Lehrer: „Es freut mich, dass Sie unserer Zunft so viel zutrauen und wir wären auch in der Lage, hier eigene disziplinarische Maßnahmen zu setzen. Aber mir geht es nicht darum, Ihren Sohn abzustrafen, sondern die Gründe herauszubekommen und die Aufgaben unter den Beteiligten zu verteilen, damit er die Schule gut zu Ende bringt. Dafür brauche ich Ihre Unterstützung.“

Eltern in die Verantwortung nehmen

Wenn die Eltern bereit sind mitzumachen, dann sollte man erläutern, was man vorhat und sie auch gleich mit einbinden. Schwabe formuliert ein Beispiel: „Ich will mit Thomas einen Vertrag über den regelmäßigen Schulbesuch schließen. Ich möchte, dass Sie prüfen, ob der Vertrag realistisch ist und ob Sie eine Möglichkeit sehen, Thomas zu belohnen, wenn er sich daran hält.“ (ebd.)
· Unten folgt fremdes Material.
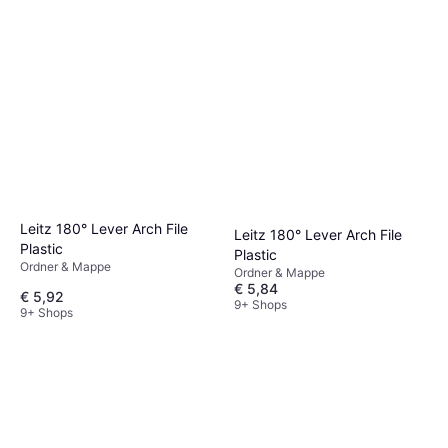
Leitz 180° Lever Arch File
Leitz 180° Lever Arch File
Plastic
Plastic
Ordner & Mappe
Ordner & Mappe
€ 5,84
€ 5,92
9+ Shops
9+ Shops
Bei Gesprächen mit Schülern und Eltern kommt es darauf an, „die gemeinsame Verantwortung und die gemeinsamen Werte von Schule und Elternhaus“ zu unterstreichen. Am besten mit Sätzen wie „Nicht wahr, da sind wir uns doch einig?“ oder „Thomas, deine Eltern und deine Lehrer machen sich Sorgen um dich. (…) Du bist uns nicht egal, nicht wahr, Frau Müller?“

Hilfe bietet Gesprächsleitfaden

Der Schweizer Lehrer Bruno Grossen stellt auf der Website haltekraft.ch Arbeitshilfen („Werkzeuge“) zur Verfügung, um die Haltekraft von Schulen zu verbessern. In seinem „Werkzeug 32: Das Elterngespräch“ gibt er Lehrkräften ein Gerüst für den Ablauf und einen Fragenkatalog an die Hand. Außerdem beschreibt er die Voraussetzungen (äußerer Rahmen, innere Haltung) für ein gelingendes Elterngespräch. („Merkpunkte“, S. 190 f.)

Er empfiehlt, die Dauer des Gesprächs auf „maximal eine Stunde“ zu begrenzen. Wenn möglich, sollten beide Eltern und auch der Schüler dabei sein. Grundlegend für ein konstruktives Gesprächsklima ist es, niemals ein Elterngespräch als Strafe einzusetzen. Zudem sollte sich die Lehrkraft „jederzeit an Ressourcen und Lösungen anstatt an Defiziten und Problemen“ orientieren. Und — ganz wichtig: „Eltern hören sehr gerne Komplimente über ihre Kinder! Deshalb sollte die Lehrperson diese Chance nutzen und viele davon machen.“ Dadurch würden die Eltern auch empfänglicher für kritischere Hinweise (ebd.).